> Required work:
A faithful copy is required. Print each line of the data exactly and omit the pictures.

> Supplied entries:
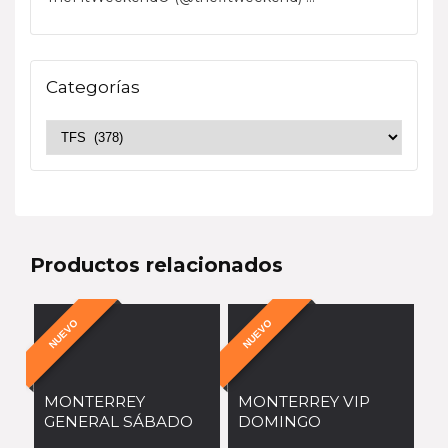
Categorías
Productos relacionados
NUEVO
NUEVO
MONTERREY
MONTERREY VIP
GENERAL SÁBADO
DOMINGO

> Exercise answer:
Categorías
Productos relacionados
NUEVO
NUEVO
MONTERREY
MONTERREY VIP
GENERAL SÁBADO
DOMINGO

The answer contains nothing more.